What Is A Man?

Just to get this Zoomtard thing rolling again, lets hear Karl Barth on what it means to be a man:

Real man lives with God as His covenant-partner. For God has created him to participate in the history in which God is at work with him and he with God; to be His partner in this common history of the covenant. He created him as His covenant-partner. Thus real man does not live a godless life – without God. A godless explanation of man, which overlooks the fact that he belongs to God, is from the very outset one which cannot explain real man, man himself. Indeed, it cannot even speak of him. It gropes past him into the void. It grasps only the sin in which he breaks the covenant with God and denies and obscures his true reality. Nor can it really explain or speak of his sin. For to do so it would obviously have to see him first in the light of the fact that he belongs to God, in his determination by the God who created him, and in the grace against which he sins. Real man does not act godlessly, but in the history of the covenant in which he is God’s partner by God’s election and calling. He thanks God for His grace by knowing Him as God, by obeying Him, by calling on Him as God, by enjoying freedom from Him and to Him. He is responsible before God, i.e., He gives to the Word of God the corresponding answer. That this is the case, that the man determined by God for life with God is real man, is decided by the existence of the man Jesus. Apart from anything else, this is the standard of what his reality is and what it is not. It reveals originally and definitively why God has created man. The man Jesus is man for God. As the Son of God He is this in a unique way. But as He is for God, the reality of each and every other man is decided. God has created man for Himself. And so real man is for God and not the reverse. He is the covenant-partner of God. He is determined by God for life with God. This is the distinctive feature of his being in the cosmos. – Karl Barth, Church Dogmatics III.2 (ed. Geoffrey W. Bromiley and Thomas F. Torrance; trans.

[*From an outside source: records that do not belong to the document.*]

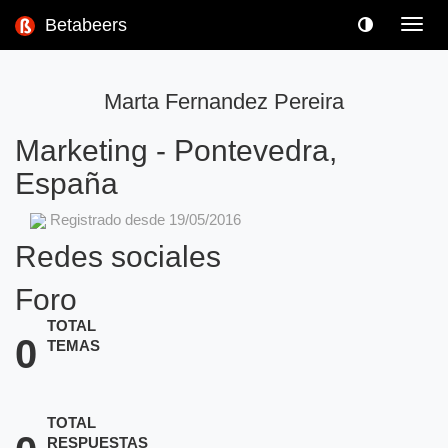
Betabeers
Toggl
navig
Marta Fernandez Pereira
Marketing
-
Pontevedra,
España
Registrado desde 19/05/2016
Redes sociales
Foro
TOTAL
0
TEMAS
TOTAL
RESPUESTAS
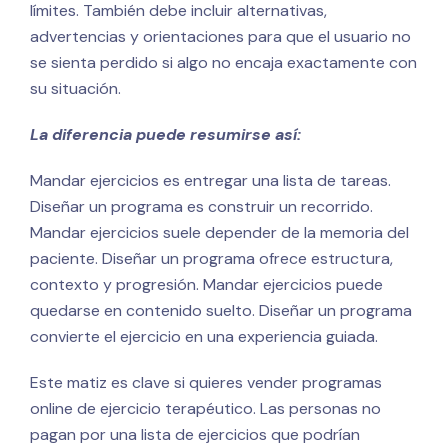
límites. También debe incluir alternativas,
advertencias y orientaciones para que el usuario no
se sienta perdido si algo no encaja exactamente con
su situación.
La diferencia puede resumirse así:
Mandar ejercicios es entregar una lista de tareas.
Diseñar un programa es construir un recorrido.
Mandar ejercicios suele depender de la memoria del
paciente. Diseñar un programa ofrece estructura,
contexto y progresión. Mandar ejercicios puede
quedarse en contenido suelto. Diseñar un programa
convierte el ejercicio en una experiencia guiada.
Este matiz es clave si quieres vender programas
online de ejercicio terapéutico. Las personas no
pagan por una lista de ejercicios que podrían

Harold Knight, et al.; Edinburgh: T&T Clark, 1960), 203.

HT: Per Crucem Ad Lucem

Your Correspondent, Thinking about Sabbath


7 Responses to “What Is A Man?”

  1. 1 Morbert

    What does Barth mean by “a godless explanation of man”?

  2. 2 jimlad

    Presumably an explanatory description of man that doesn’t make any reference to God?

  3. 3 jimlad

    I wonder are we still technically men when we go to heaven? ie would Barth say the same of a “biology-less” description of man?

  4. 4 jimlad

    But wait, what am I saying? Aren’t we physically resurrected? But then is heaven itself physical? sorry, I’m probably getting off track here now.

  5. 5 jimlad

    For fear of leaving only vaguely relevant comments I will risk adding too many in a row in the hope of becoming relevant:

    I think Barth is absolutely correct here. He doesn’t deny that there are Godless explanations of man, and doesn’t say they are inconsistent with physical reality. In a way I can only physically explain physical attributes of man. A true spiritual explanation would in theory could only be communicated spiritually, ie explained to our spirits and not our brains, but then Barth says that we give an answer to God’s Word. An aspect of this description is the implication that the physical responds to the spiritual.

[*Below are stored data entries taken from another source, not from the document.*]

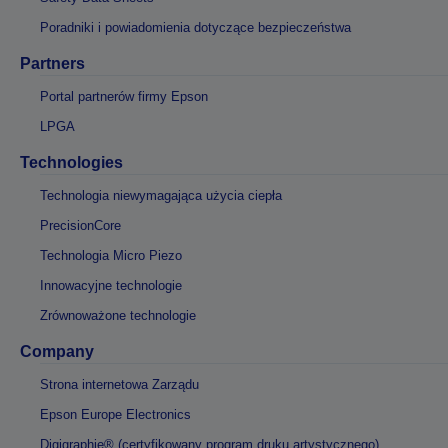
Poradniki i powiadomienia dotyczące bezpieczeństwa
Partners
Portal partnerów firmy Epson
LPGA
Technologies
Technologia niewymagająca użycia ciepła
PrecisionCore
Technologia Micro Piezo
Innowacyjne technologie
Zrównoważone technologie
Company
Strona internetowa Zarządu
Epson Europe Electronics
Digigraphie® (certyfikowany program druku artystycznego)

    When I pray, I become more than myself; even though I am praying physically I do sense the spiritual world. It is as though what is happening physically starts to reflect what happens spiritually, and I become whole. If it is all happening physically then it must also be possible to explain it physically, yet the physical explanation does not do justice to everything that is happening.

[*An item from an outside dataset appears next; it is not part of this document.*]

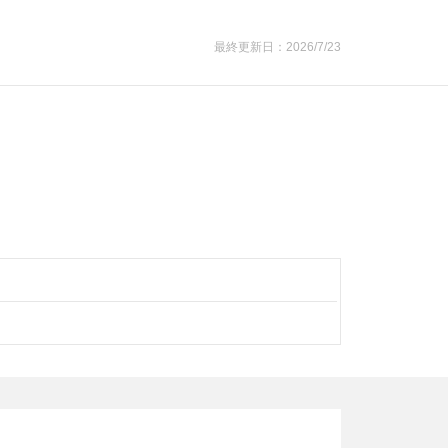
最終更新日：2026/7/23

    The only physical link between the physical and the spiritual here is that the same thing is happening in both worlds. That is how we can physically describe what is happening spiritually. But when I worship, ideally I am responding to God first, myself second. God is spiritual and I am physical, and though the physical answers to the spiritual, it is still physical, and we can still find a physical explanation.

    Speaking personally, when I deny that physical part of myself that acknowledges God, I become less of what I know to be true man.

  6. 6 Morbert

    It’s the “explanation of man cannot explain man” that confused me. If Barth means a godless explanation of man’s purpose than I can agree. But if he means a godless explanation of what man is then I’ll predictably disagree. Though we’d probably quickly hit am impasse because we probably have very different ideas of what spiritual means (I believe the spiritual is physical).

  7. 7 zoomtard

    I think he means that man is determined by God and that the actual instantiation of a real man (Jesus) was a man who lived fully what it meant to be determined by God.

    Thus, a godless explanation of man will fall short very obviously in that it can’t comprehend the Real Man of Jesus. But following on from that, a godless explanation of what it means to be a man is bound to be missing that which binds it to reality.